PARI OPPORTUNITÀ

 

Il fallito assalto delle donne italiane al Parlamento

In un saggio di Isabella Rauti le ragioni della scarsa partecipazione alla politica

 

EUGENIA ROCCELLA

 

  Perché nel Parlamento italiano le donne sono così poche? nonostante le enormi conquiste degli ultimi cinquant'anni, il potere politico è rimasto un feudo maschile chiuso, inespugnabile. Forse, sostengono alcune femministe, è perché nessuno lo vuole davvero espugnare: non c'è mai stato un assedio,una reale volontà di appropriarsi della politica secondo i modi e i tempi con cui gli uomini l'hanno costruita. le donne si occupano allegramente d'altro, arricchiscono la vita sociale del loro contributo seguendo modelli diversi; inventano forme di partecipazione di confine, tra pubblico e privato, e difficilmente si sentono davvero rappresentate dai partiti e dalla dialettica parlamentare e istituzionale.

  È davvero così così? Isabella Rauti, consigliera nazionale di parità, si interessa di questioni femminili da sempre. lo fa secondo un'ottica "di destra", poco consueta (e pochissimo accettata) nell'ambito del pensiero delle donne. Con il suo ultimo libro, Istituzioni politiche e rappresentanza femminile. Il caso italiano (Editoriale Pantheon, pagg. 238, euro 15), affronta l'irrisolto nodo della rappresentanza sia attraverso una sintesi storica, sia entrando nel dibattito teorico-politico sulla democrazia paritaria.
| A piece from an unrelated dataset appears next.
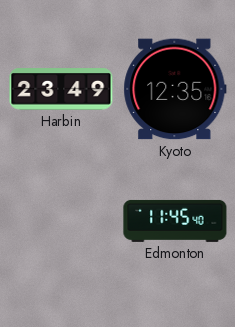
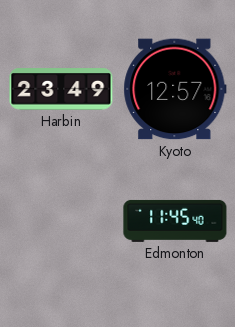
Kyoto: 12:35 -> 12:57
  Per la Rauti, che insegna storia delle istituzioni politiche, il ritardo con cui il nostro Paese ha varato la legge sul suffragio femminilenon è certo un fatto accessorio. La diffidenza secolare degli uomini italiani nei confronti dell'ingresso delle donne nella vita pubblica, si è espressa nella lunga resistenza a concedere alle donne il diritto di voto. Se c'è stata una costante, nella tormentata vicenda storico del nostro Paese, è stato proprio l'isolamento di chi chiedeva che le donne potessero votare: dalle prime, timide proposte di Benedetto Cairoli (dietro cui agiva la "mamma d'Italia", Adelaide Cairoli), alla lotta minoritaria di Anna Kuliscioff, fino ai programmi, presto accantonati, del primo fascismo.
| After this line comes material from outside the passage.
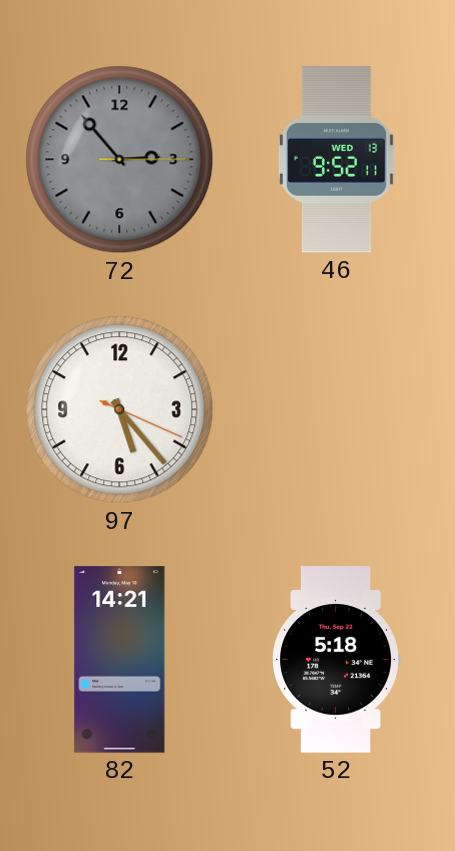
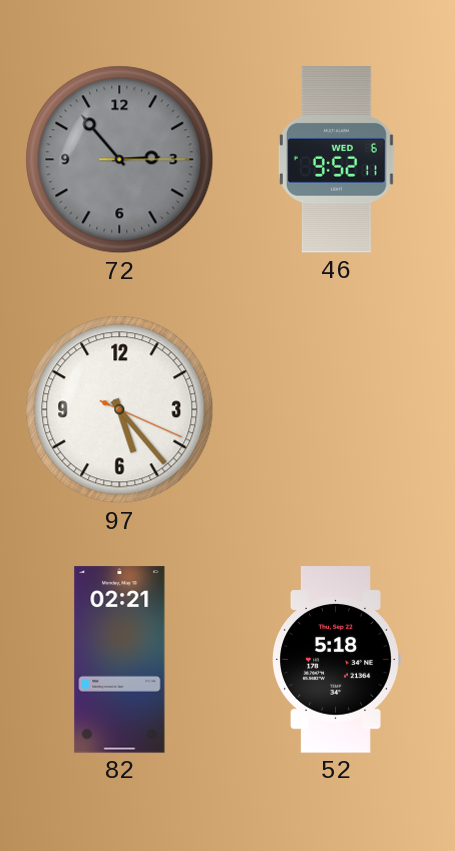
46 date: WED 13 -> WED 6
82: 14:21 -> 02:21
  Nel dopoguerra, con l'avvento dei partiti di massa, le donne, soprattutto cattoliche e comuniste, hanno preso la parola, sono state protagoniste del nuovo associazionismo femminile, sono entrate nei sindacati e nei partiti, hanno finalmente votato; ma le percentuali di presenza nel Parlamento si sono sempre mantenute basse, fino a toccare, nel fatidico '68, il minimo storico, un ridicolo 3 per cento. Negli organismi e nelle conferenze internazionali, intanto, si sono affermate parole d'ordine come mainstreaming, ed empowerment; l'obiettivo è ottenere più potere per le donne e centralità per le tematiche che le riguardano. Il problema della rappresentanza si rirpopone dunque con forza, insieme alla battaglia per le cosiddette "quote rosa" e alle politiche di azioni positive.
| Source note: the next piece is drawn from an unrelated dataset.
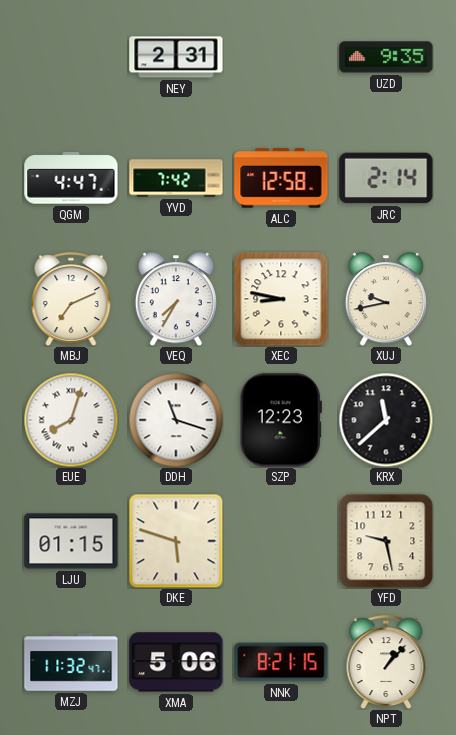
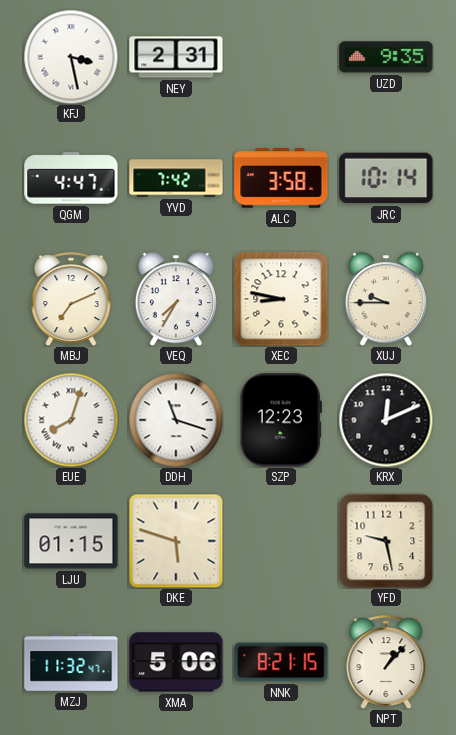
KFJ: none -> 3:28
ALC: 12:58 -> 3:58
JRC: 2:14 -> 10:14
XUJ: 9:43 -> 9:45
KRX: 11:38 -> 12:11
  Isabella Rauti non è una sostenitrice ad oltranza delle quote, che considera un male necessario, uno strumento da usare con parsimonia e cautela, e da abbandonare appena possibile. Con grande chiarezza, precisa che le donne "non sono una categoria né un gruppo di interesse", e che non si tratta di una lobby che spinge per ottenere qualcosa per sé, quanto di un problema di funzionamento democratico, di interesse generale. Una democrazia che si fondi sulla tacita esclusione di donne ha qualcosa di malato, nasconde una ferita che va sanata. È vero, ammette l'autrice, che la partecipazione delle donne segue spesso percorsi diversi da quelli maschili, che "le donne si mobilitano spinte da motivazioni forti, da problemi autentici" più che "dalla politica politicante"; ma forse questo atteggiamento maschera anche un annoso problema di autoesclusione, un'incapacità storica a sentirsi, e ad affermarsi, adeguate ai ruoli decisionali. E d'altra parte l'asimmetria, nella rappresentanza, è un difetto della politica come costruzione maschile, modellata su sistemi di cooptazione e selezione che emarginano, di fatto, le donne. Bisogna abbandonare certi miti femministi diventati luoghi comuni (dall'idea che le donne votino le donne, a quella che l'estraneità femminile alla politica sia una manifestazione della differenza di genere) e porre la questione in termini diversi: una democrazia asimmetrica, scrive la Rauti, è, in sé e per sé, una democrazia incompiuta, qualcosa a cui bisogna porre rimedio.